Our Norwegian correspondent The Observer was prompted by last night’s post about the Dearborn T-Shirt Project to translate an article about what reading material Norwegians would be ashamed to be caught with. He notes:
If we are to believe the information presented in this article, approximately 82% of Norwegians would voluntarily put on a t-shirt displaying a verse from the Bible and wear it in public. I wouldn’t know the corresponding number for a hate-filled verse from the Quran, but my guess is that that figure would be a lot more modest.
Although I’m not a religious person, I find it strange that so many people consider it embarrassing to be caught leafing through a Bible. I have read both books and it wouldn’t bother me one iota to be seen reading any of them on a bus, train or in any other public area for that matter.
However, I would probably consider throwing myself in front of a moving train if I were ever forced to read the entire series of ‘Fifty Shades of Grey’.

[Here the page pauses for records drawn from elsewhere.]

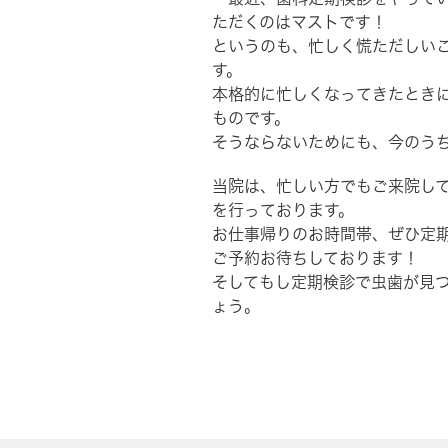
ただくのはマストです！
というのも、忙しく慌ただしい
す。
本格的に忙しくなってきたとき
ものです。
そうならないためにも、今のう
当院は、忙しい方でもご来院して
を行っております。
お仕事帰りのお時間帯、ぜひ定
ご予約お待ちしております！
そしてもし定期検診で虫歯が見
ょう。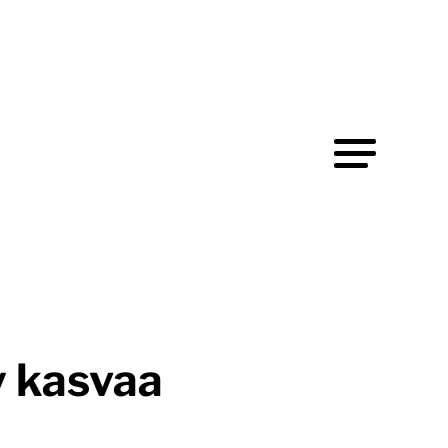
y kasvaa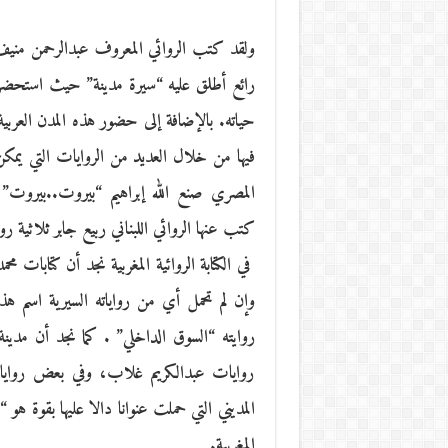
ولقد كتب الروائي المعروف عبدالرحمن مني
رائع أطلق عليه “سيرة مدينة” حيث استحضر 
حياته. بالإضافة إلى حضور هذه المدن العربية
فيها من خلال العديد من الروايات التي يمكن 
المصري صنع الله إبراهيم “بيروت..بيروت” 
كتب عنها الروائي اللبناني ربيع جابر ثلاثية ر
في الكتابة الروائية المغربية نجد أن كتابات
وإن لم تحمل أي من رواياته السيرية اسم هذ
روايته “السوق الداخلي” . كما نجد أن م
روايات عبدالكريم غلاب، وفي بعض روايات 
المديني التي حملت عنوانا دالا عليها بقوة
المغربية.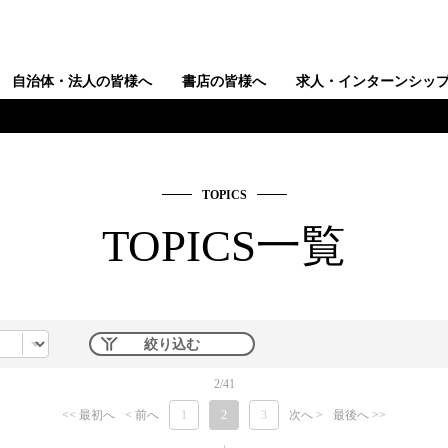
自治体・法人の皆様へ
書店の皆様へ
求人・インターンシッ
TOPICS
TOPICS一覧
絞り込む
2/41
<< 最初へ
< 前へ
1
2
3
次へ >
最後へ >>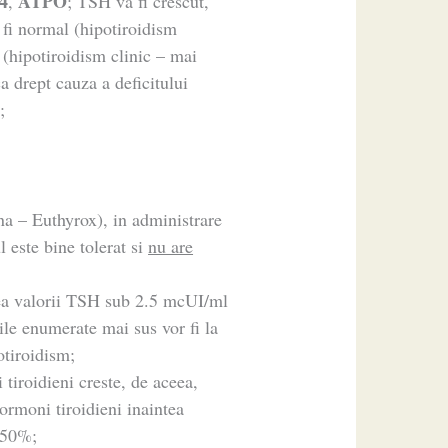
4
ATPO
,
; TSH va fi crescut,
 fi normal (hipotiroidism
 (hipotiroidism clinic – mai
a drept cauza a deficitului
;
na – Euthyrox), in administrare
l este bine tolerat si
nu are
rea valorii TSH sub 2.5 mcUI/ml
rile enumerate mai sus vor fi la
otiroidism;
 tiroidieni creste, de aceea,
ormoni tiroidieni inaintea
0-50%;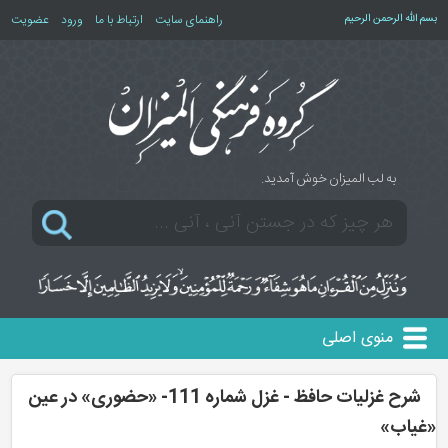
بسم الله الرحمن الرحیم
راهنمای سایت
ارتباط با ما
ورود
عضویت
به لب المیزان خوش آمدید.
منوی اصلی
شرح غزلیات حافظ - غزل شماره 111- «حضوری» در عین
«غیاب»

The translated article from Dagbladet:
There is only one type of prose that Norwegians find more embarrassing to be seen with in public than the Bible
And no, it’s not erotic-housewife literature.
The Bible was one of the bestselling books in Norway last year, but few want to be seen reading the book in public, writes Vårt Land [Our Country — Christian Newspaper].
According to a survey by Norstat carried out on behalf of the NRK-produced entertainment program, “Brille” [“Reading glasses”], 18 percent of the respondents stated that they would prefer not be seen reading a Bible in a public area.
Only the gossip magazine ‘Se og Hør’ [“Look and Listen”] is more embarrassing. 20 percent replied that they did not want to be caught with that particular magazine in public.
Many of the respondents admitted that it would be less embarrassing for them to be discovered reading the erotic-housewife novels “Fifty Shades of Grey”. Only 8 percent of the respondents answered that they would prefer not be caught immersed in the erotic world.
The author Hanne Ørstavik, who was involved with the translation of the new Bible, is surprised. She thought that Norwegians were more sophisticated when it comes to matters related to religion.
“Today society is more pluralistic, and thus has more voices. We are also much more exposed to the great religions of the world these days.” She is baffled as to why some consider it embarrassing to read the Bible.
“I guess it’s about how people want to be perceived. It is considered normal to promote oneself with smart phones and on Facebook, but apparently it’s a big no-no to be caught reading a Bible,” she says.
Personally she doesn’t have any problems being observed with a Bible in her hands.
“It wouldn’t even bother me being caught reading a porno magazine,” she says.
Anne Kristin Aasmundtveit from the Norwegian Bible Society believes that the survey reveals that there are many shy people in Norway.